Но бывают, хотя и чрезвычайно редко, моменты, когда ВИМ всё же может позволить себе сладко потянуться, пройтись вразвалку по ПЭЖу (- Старшина, спишь? Что тут у тебя в столе? Вечный бардак. Журнальчики почитываем на вахте?! Ну-у-у!!!... Давай сюда) и удобно устроившись в Кресле ВИМа погрузиться в неторопливое поглощение хоть и не последних, но еще неизвестных новостей.
Такая вахта досталась комдиву живучести капитан-лейтенанту Василию К. во время стоянки на якоре в 15-минутной готовности к даче хода. Газотурбогенераторы исправно генерировали, холод-машины - холодили, опреснители - опресняли, насосы - качали, компрессоры - нагнетали и даже матросы не матросили, а старательно служили.

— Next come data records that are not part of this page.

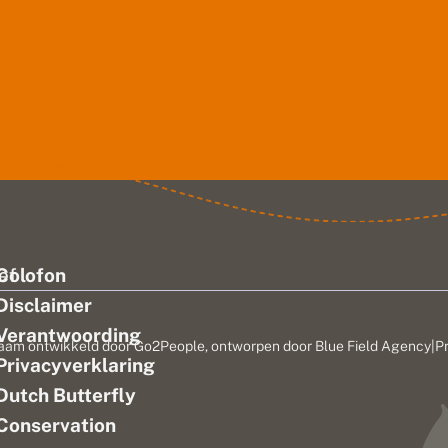
ef
Colofon
Disclaimer
Verantwoording
aam ontwikkeld door
Go2People
, ontworpen door
Blue Field Agency
|
P
Privacyverklaring
n
Dutch Butterfly
Conservation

До смены оставался еще час, и комдив листал старый журнал из незапоминающейся серии «Обо всем и ни о чем». На предпоследней странице он обнаружил статью под заголовком «Про ту жизнь». Автор статьи кратко излагал основы ведических законов кармы и реинкарнации и предлагал читателям методику, с помощью которой человек якобы мог определить, кем он был в прошлой жизни. Методика была чрезвычайно запутана. С помощью множества математических действий и численных сопоставлений в неразрывную цепь сплетались как традиционная для гороскопов дата рождения, так и рост, цвет глаз и волос, количество детей в семье, предпочтения в музыке и еде и масса других самых неожиданных характеристик. Получившееся в результате число по приведенной ниже таблице освещало тёмное прошлое вычисляющего. Причем фантазия составителя этой таблицы также не имела границ, и наряду с безобидными бабочками и растениями, противными пауками и рептилиями, героическими римскими легионерами и индейскими вождями значились загадочные «Красный поток», «Огненный дракон» и другие еще менее понятные названия.
Журнал был уже прочитан от корки до корки, а срок смены всё не наступал. Забыв на время о своем агностицизме, комдив вооружился карандашом и засел за расчеты. Его упорство было вознаграждено по достоинству. Напротив получившейся цифры в таблице из более чем пятидесяти строк значилось убийственное: «В прошлой жизни вы были МОРЯКОМ». ВИМ застыл в трансе.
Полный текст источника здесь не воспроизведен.